RedLib turns messy public jailbreak datasets into a reproducible, human-reviewed corpus and then supports grounded retrieval, source inspection, and concise synthesis over that corpus. Every answer is tied to retrieved evidence. There is no direct conceptual route where the LLM can skip retrieval and answer from general background knowledge.

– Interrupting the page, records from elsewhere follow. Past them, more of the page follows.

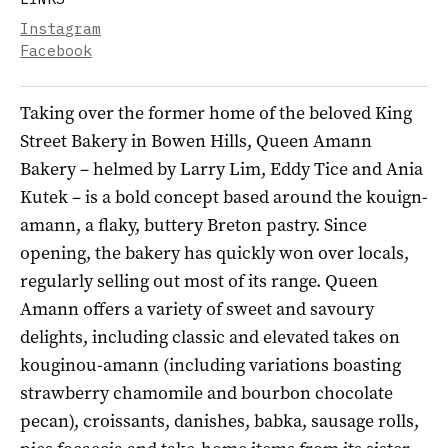
Instagram
Facebook
Taking over the former home of the beloved King
Street Bakery in Bowen Hills, Queen Amann
Bakery – helmed by Larry Lim, Eddy Tice and Ania
Kutek – is a bold concept based around the kouign-
amann, a flaky, buttery Breton pastry. Since
opening, the bakery has quickly won over locals,
regularly selling out most of its range. Queen
Amann offers a variety of sweet and savoury
delights, including classic and elevated takes on
kouginou-amann (including variations boasting
strawberry chamomile and bourbon chocolate
pecan), croissants, danishes, babka, sausage rolls,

That grounding decision is what makes the system useful as a research tool. The aim is not to create a general assistant for jailbreak topics. It is to help practitioners inspect real corpus evidence, study patterns, and synthesize findings without losing traceability.

Key Capabilities
Corpus Pipeline
Staged Ingestion

A staged pipeline handles fetch, convert, audit, normalize, taxonomy discovery, classification, and ingestion with one responsibility per stage.

Retrieval
Hybrid Search

Combines dense and sparse retrieval inside Qdrant Cloud, then uses reciprocal rank fusion and reranking before synthesis.

Review
Human in the Loop

Human review sits between taxonomy discovery and corpus-wide classification so the final structure is grounded before scale is introduced.

Responsible Use
Guarded Access Pattern

A responsible-use gate, constrained synthesis, and deliberate prompt inspection flow reduce casual misuse while preserving research value.

Technical Stack
Language
Python
Framework
FastAPI
RAG Framework
LlamaIndex
Vector Database
Qdrant Cloud with hybrid dense and sparse retrieval
Embeddings
OpenAI text-embedding-3-small
Reranking
Cohere Rerank API
Synthesis Model
Claude Haiku 4.5
Hosting
Hetzner VPS, Ubuntu, Nginx, Gunicorn, systemd, Doppler
Use Cases
AI safety practitioners inspecting jailbreak technique patterns across datasets.
Red teamers searching grounded corpus examples instead of relying on memory.
Researchers studying taxonomy quality, retrieval quality, and corpus composition.
Applied ML and backend teams studying safe retrieval design over sensitive corpora.
Design Philosophy

RedLib is built on the idea that jailbreak data is a corpus-engineering problem first and a retrieval problem second. Raw scraped prompts are noisy, inconsistent, and hard to reason about. The retrieval layer only becomes trustworthy when the underlying corpus is reproducible, inspectable, and debuggable.

The no-direct-LLM-route decision is equally intentional. If the project is meant to support evidence-based research, then every synthesis answer should remain tied to retrieved corpus material. That keeps the system grounded, auditable, and meaningfully different from a general chatbot.